AK Parti son zamanlarda inanılmaz hatalar yapıyor. En büyük ve affedilmez hata ise Şemdinli olayını hukuksal bir titizlikle izlemek yerine, kendi siyasal iktidarı için bürokrasi ile pazarlık meselesi haline getirmesi oldu. Zaten o noktadan sonra da iktidarını yitirdi, olayları kontrol edemez oldu. Merkez Bankası ataması ise herkesi ürküttü, iktidarın "kendine benzemeyenlerle" birlikte çalışma kabiliyetinden yoksun bir bağnazlık içinde olduğunu gösterdi. Ayrıca hayata "temel hak ve özgürlükler" açısından bakmak yerine, "türban" açısından bakmayı yeğledi. Tabanını diri tutmak ve mazlum rolü oynamak için "türban" üzerinden siyaset yapma kolaycılığını seçti. Siyasi gücünü sağlayan AB sürecini yavaşlattı. Dünyalaşma trendlerini savsaklayınca, ekonomideki iyimserlik havası da kaybolmaya yüz tuttu. Orda da türbülans başladı. Özetle, TÜSİAD'ın tüm eleştirilerini doğrulayan bir garip durum yaratıldı. Onca başarıya gölge düşürüldü.

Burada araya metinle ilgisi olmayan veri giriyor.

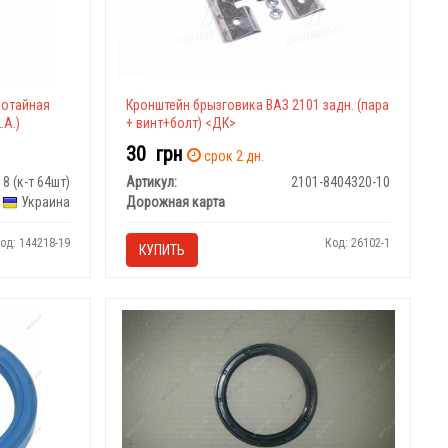
 потайная
Кронштейн брызговика ВАЗ 2101 задн. (пара
.A.)
+ винт+болт) <ДК>
30
грн
срок 2 дн.
18 (к-т 64шт)
Артикул:
2101-8404320-10
Украина
Дорожная карта
од: 144218-19
Код: 26102-1
КУПИТЬ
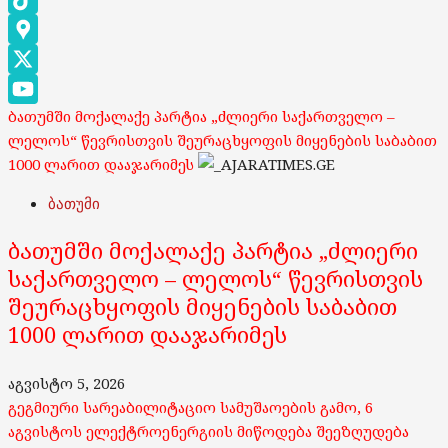
TikTok
Google
Maps
X
ბათუმში მოქალაქე პარტია „ძლიერი საქართველო –
YouTube
ლელოს“ წევრისთვის შეურაცხყოფის მიყენების საბაბით
Channel
1000 ლარით დააჯარიმეს
ბათუმი
ბათუმში მოქალაქე პარტია „ძლიერი
საქართველო – ლელოს“ წევრისთვის
შეურაცხყოფის მიყენების საბაბით
1000 ლარით დააჯარიმეს
აგვისტო 5, 2026
გეგმიური სარეაბილიტაციო სამუშაოების გამო, 6
აგვისტოს ელექტროენერგიის მიწოდება შეეზღუდება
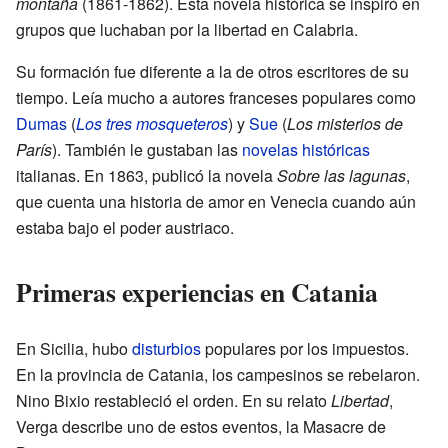
montaña
(1861-1862). Esta novela histórica se inspiró en
grupos que luchaban por la libertad en Calabria.
Su formación fue diferente a la de otros escritores de su
tiempo. Leía mucho a autores franceses populares como
Dumas
(
Los tres mosqueteros
) y
Sue
(
Los misterios de
París
). También le gustaban las
novelas históricas
italianas. En 1863, publicó la novela
Sobre las lagunas
,
que cuenta una historia de amor en Venecia cuando aún
estaba bajo el poder austriaco.
Primeras experiencias en Catania
En Sicilia, hubo
disturbios
populares por los impuestos.
En la provincia de Catania, los campesinos se rebelaron.
Nino Bixio restableció el orden. En su relato
Libertad
,
Verga describe uno de estos eventos, la Masacre de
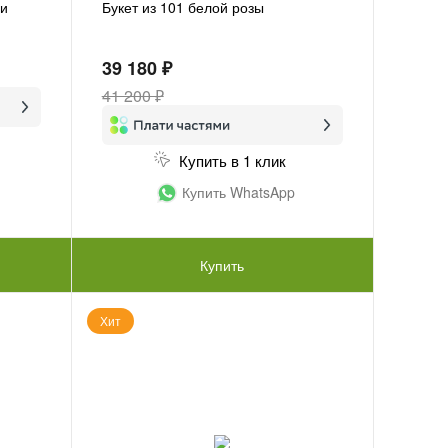
 и
Букет из 101 белой розы
39 180 ₽
41 200 ₽
Купить в 1 клик
Купить WhatsApp
Купить
Хит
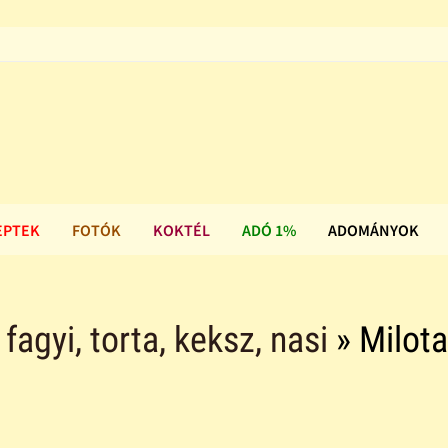
EPTEK
FOTÓK
KOKTÉL
ADÓ 1%
ADOMÁNYOK
agyi, torta, keksz, nasi
» Milota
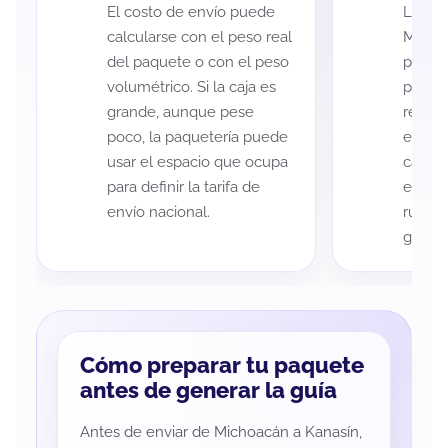
El costo de envío puede
La cob
calcularse con el peso real
Micho
del paquete o con el peso
puede 
volumétrico. Si la caja es
postal
grande, aunque pese
recole
poco, la paquetería puede
entreg
usar el espacio que ocupa
cada p
para definir la tarifa de
es imp
envío nacional.
ruta a
guía d
Cómo preparar tu paquete
antes de generar la guía
Antes de enviar de Michoacán a Kanasín,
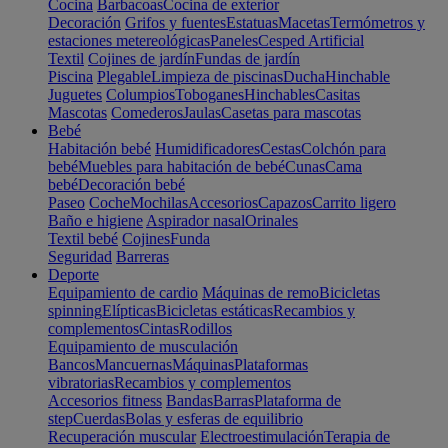
Cocina
Barbacoas
Cocina de exterior
Decoración
Grifos y fuentes
Estatuas
Macetas
Termómetros y
estaciones metereológicas
Paneles
Cesped Artificial
Textil
Cojines de jardín
Fundas de jardín
Piscina
Plegable
Limpieza de piscinas
Ducha
Hinchable
Juguetes
Columpios
Toboganes
Hinchables
Casitas
Mascotas
Comederos
Jaulas
Casetas para mascotas
Bebé
Habitación bebé
Humidificadores
Cestas
Colchón para
bebé
Muebles para habitación de bebé
Cunas
Cama
bebé
Decoración bebé
Paseo
Coche
Mochilas
Accesorios
Capazos
Carrito ligero
Baño e higiene
Aspirador nasal
Orinales
Textil bebé
Cojines
Funda
Seguridad
Barreras
Deporte
Equipamiento de cardio
Máquinas de remo
Bicicletas
spinning
Elípticas
Bicicletas estáticas
Recambios y
complementos
Cintas
Rodillos
Equipamiento de musculación
Bancos
Mancuernas
Máquinas
Plataformas
vibratorias
Recambios y complementos
Accesorios fitness
Bandas
Barras
Plataforma de
step
Cuerdas
Bolas y esferas de equilibrio
Recuperación muscular
Electroestimulación
Terapia de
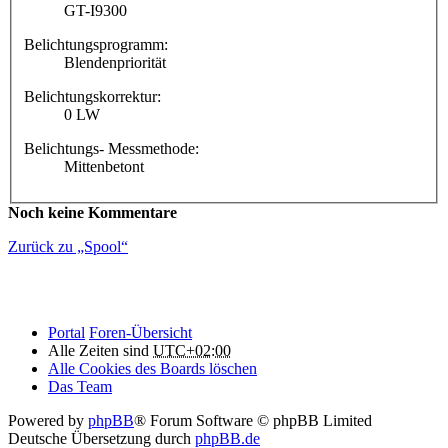
GT-I9300
Belichtungsprogramm:
Blendenpriorität
Belichtungskorrektur:
0 LW
Belichtungs- Messmethode:
Mittenbetont
Noch keine Kommentare
Zurück zu „Spool“
Portal
Foren-Übersicht
Alle Zeiten sind
UTC+02:00
Alle Cookies des Boards löschen
Das Team
Powered by
phpBB
® Forum Software © phpBB Limited
Deutsche Übersetzung durch
phpBB.de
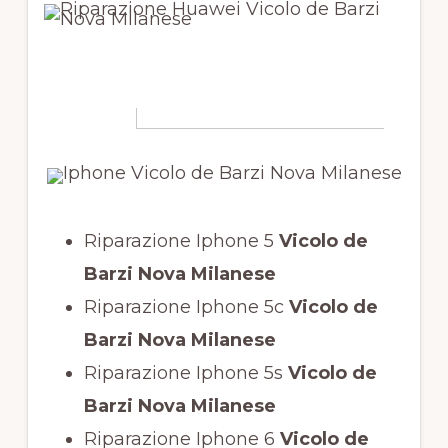
Riparazione Iphone 5
Vicolo de
Barzi Nova Milanese
Riparazione Iphone 5c
Vicolo de
Barzi Nova Milanese
Riparazione Iphone 5s
Vicolo de
Barzi Nova Milanese
Riparazione Iphone 6
Vicolo de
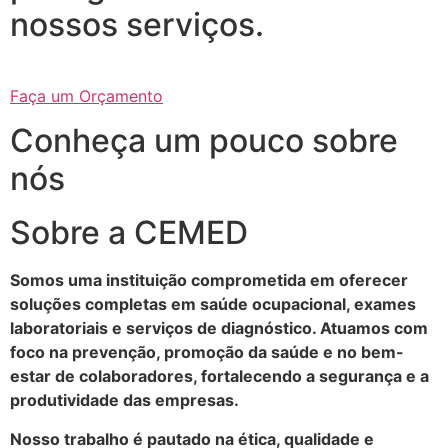
nossos serviços.
Faça um Orçamento
Conheça um pouco sobre
nós
Sobre a CEMED
Somos uma instituição comprometida em oferecer
soluções completas em saúde ocupacional, exames
laboratoriais e serviços de diagnóstico. Atuamos com
foco na prevenção, promoção da saúde e no bem-
estar de colaboradores, fortalecendo a segurança e a
produtividade das empresas.
Nosso trabalho é pautado na ética, qualidade e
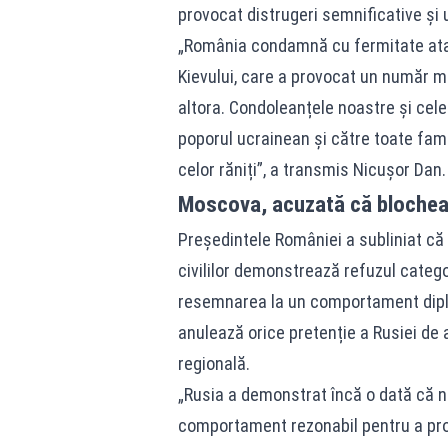
provocat distrugeri semnificative și u
„România condamnă cu fermitate atacu
Kievului, care a provocat un număr ma
altora. Condoleanțele noastre și ce
poporul ucrainean și către toate fam
celor răniți”, a transmis Nicușor Dan.
Moscova, acuzată că blocheaz
Președintele României a subliniat că 
civililor demonstrează refuzul categor
resemnarea la un comportament diploma
anulează orice pretenție a Rusiei de a
regională.
„Rusia a demonstrat încă o dată că n
comportament rezonabil pentru a prog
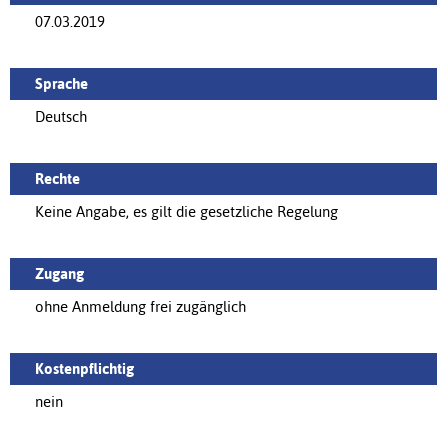
07.03.2019
Sprache
Deutsch
Rechte
Keine Angabe, es gilt die gesetzliche Regelung
Zugang
ohne Anmeldung frei zugänglich
Kostenpflichtig
nein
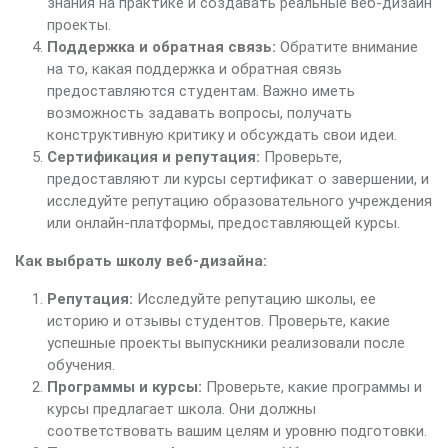
знания на практике и создавать реальные веб-дизайн
проекты.
Поддержка и обратная связь:
Обратите внимание
на то, какая поддержка и обратная связь
предоставляются студентам. Важно иметь
возможность задавать вопросы, получать
конструктивную критику и обсуждать свои идеи.
Сертификация и репутация:
Проверьте,
предоставляют ли курсы сертификат о завершении, и
исследуйте репутацию образовательного учреждения
или онлайн-платформы, предоставляющей курсы.
Как выбрать школу веб-дизайна:
Репутация:
Исследуйте репутацию школы, ее
историю и отзывы студентов. Проверьте, какие
успешные проекты выпускники реализовали после
обучения.
Программы и курсы:
Проверьте, какие программы и
курсы предлагает школа. Они должны
соответствовать вашим целям и уровню подготовки.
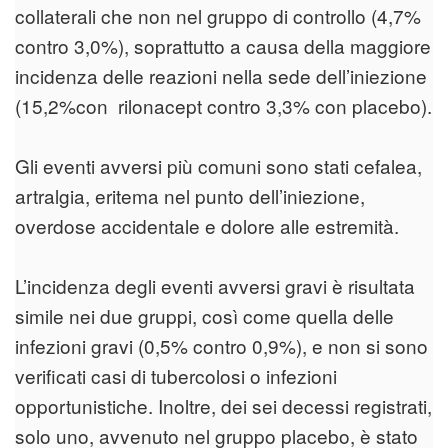
collaterali che non nel gruppo di controllo (4,7%
contro 3,0%), soprattutto a causa della maggiore
incidenza delle reazioni nella sede dell’iniezione
(15,2%con rilonacept contro 3,3% con placebo).
Gli eventi avversi più comuni sono stati cefalea,
artralgia, eritema nel punto dell’iniezione,
overdose accidentale e dolore alle estremità.
L’incidenza degli eventi avversi gravi è risultata
simile nei due gruppi, così come quella delle
infezioni gravi (0,5% contro 0,9%), e non si sono
verificati casi di tubercolosi o infezioni
opportunistiche. Inoltre, dei sei decessi registrati,
solo uno, avvenuto nel gruppo placebo, è stato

Siyasal hatalarını çoğaltan AK Parti hükümetini haklı noktalardan hareket ederek eleştirmek yerine yalanlardan ve çarpıtmalardan medet ummanın alemi var mı? Danıştay'a saldıranın "Allahüekber" diye bağırıp, kendisinin "Tanrının askeri olduğunu" söylediği tarzında, saldırıya uğrayanların bile reddettiği yalanların ya da askeri bombalar gerçeğini saklamanın Türkiye'ye ne yararı var? İktidar için "kardeş katlini vacip kılan" bu topraklarda, seçime onca zaman varken öyle bir noktaya gelindi ki sanki "akıl tutuldu." Karanlık bir karmaşanın yaşandığı şu günlerde önümüzü aydınlatacak tek ışık "gerçeğin" kendisi. Gerçeği buldukça "aydınlanacağız." Gerçekten uzaklaştıkça karanlık artacak. "Aydınlanma" ile karanlık arasındaki mücadelede hepimizin safını da gerçekle ilişkimiz belirleyecek.